3.-Las pautas enumeradas en el art. 613 del CCivCom. para la selección del guardador con fines de adopción no son taxativas y deben ser evaluadas en conjunto en cada caso particular.

Fallo:

Salta, 1 de diciembre de 2020.

Y VISTOS: Estos autos caratulados «ASESORÍA DE INCAPACES Nº 2 EN REPRESENTACIÓN DE LA MENOR D.,G.D. S/ GUARDA CON FINES DE ADOPCIÓN – RECURSO DE INCONSTITUCIONALIDAD» (Expte. Nº CJS 40.707/20), y CONSIDERANDO:

1º) Que conforme surge de las copias certificadas agregadas a fs. 899/901, esta Corte hizo lugar a la queja interpuesta por la señora M.E.J.A., en mérito a lo cual ordenó la tramitación del recurso de inconstitucionalidad articulado por ésta (v. fs. 762/787 vta.) contra la sentencia de la Sala III de la Cámara de Apelaciones en lo Civil y Comercial que obra a fs. 744/761. Mediante el pronunciamiento en cuestión se admitió el recurso de apelación deducido por el Asesor de Incapaces Nº 2 del Distrito Judicial Orán y, consecuentemente, se dejó sin efecto la decisión del juez de primera instancia de seleccionar a la recurrente como aspirante a la guarda con fines de adopción de la niña D.G.D.

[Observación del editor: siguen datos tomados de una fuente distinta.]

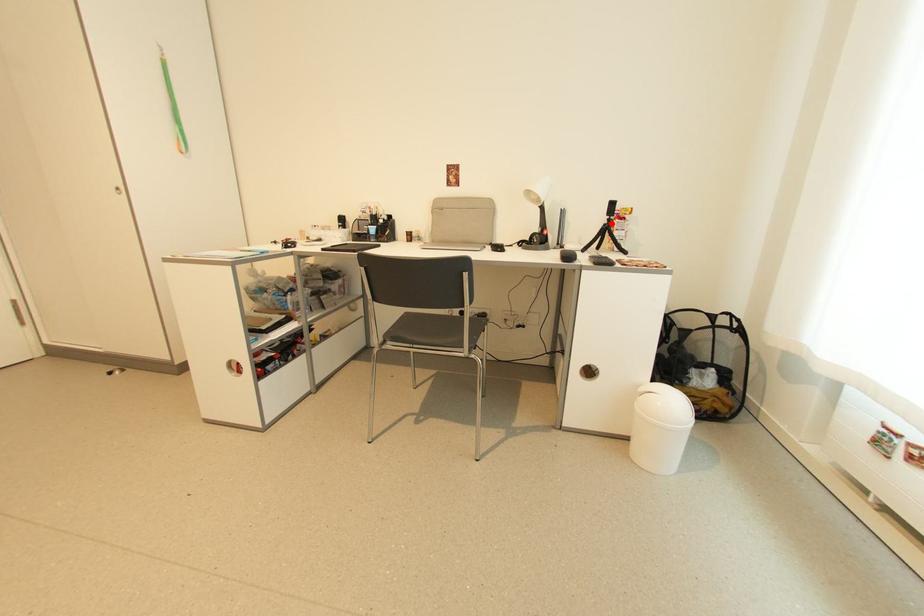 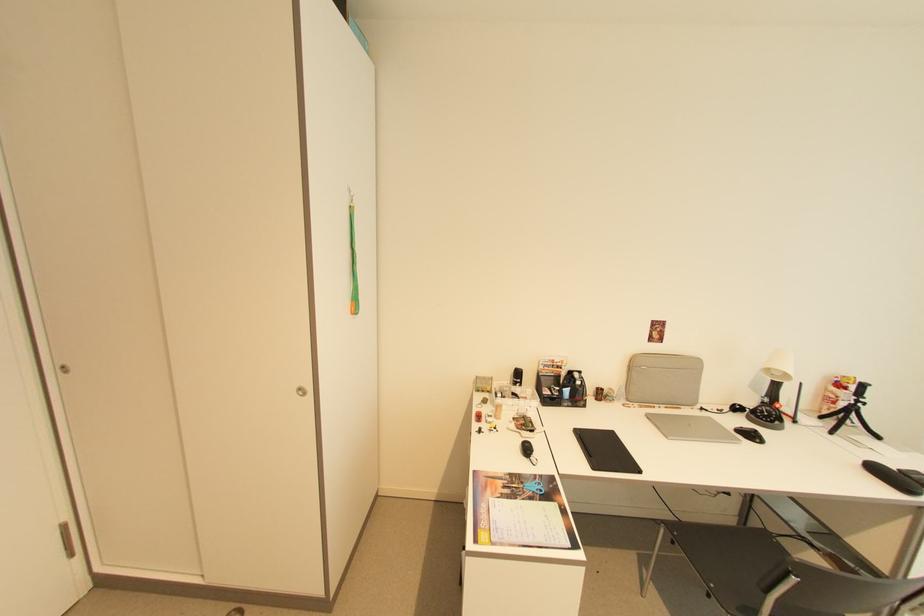 The point at the highlighted location is marked in the first image. Where is the corresponding point in the second image?

(857, 405)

Sostiene la impugnante que el fallo violenta el derecho de defensa en juicio, el debido proceso legal, los principios de igualdad, reserva, libertad y razonabilidad, y conculca el interés superior del niño. Aduce que el tribunal «a quo» efectuó una interpretación irrazonable e injusta, e incurrió en arbitrariedad en el análisis y ponderación de los hechos. Alega que no existe disposición legal que exija un máximo de edad a considerar como brecha generacional y como requisito para ser adoptante, y que esa exigencia fue creada por la alzada que -además- soslayó tener en cuenta los informes interdisciplinarios que concluían en su aptitud para prohijar.

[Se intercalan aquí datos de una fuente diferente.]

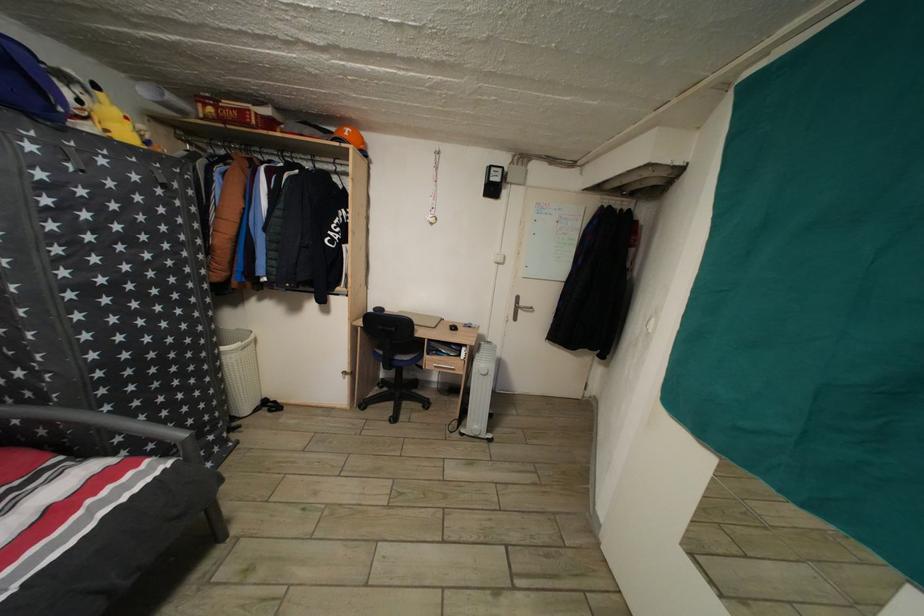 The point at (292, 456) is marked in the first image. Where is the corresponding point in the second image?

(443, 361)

Expone que la resolución impugnada creó un procedimiento particular para el caso, retrotrajo etapas procesales y estableció exigencias sin sustento.Afirma que en el proceso se respetaron las reglas, y que el Asesor de Incapaces que intervino en resguardo de la menor conoció en tiempo y forma la recepción de los legajos remitidos por la Secretaría Tutelar, a la vez que fue informado telefónicamente de la audiencia celebrada en forma previa al inicio de la vinculación.

Manifiesta que no se respetó el interés superior de la niña y se violó lo dispuesto por los arts. 24 de la Ley 26061 y 12 de la Convención sobre los Derechos del Niño.

Expresa que no puede pasarse por alto el daño irreparable que se produciría a la menor en caso de mantenerse la sentencia apelada, ya que se la separaría de su única referencia familiar en la actualidad, generada por el proceso de vinculación debidamente dispuesto.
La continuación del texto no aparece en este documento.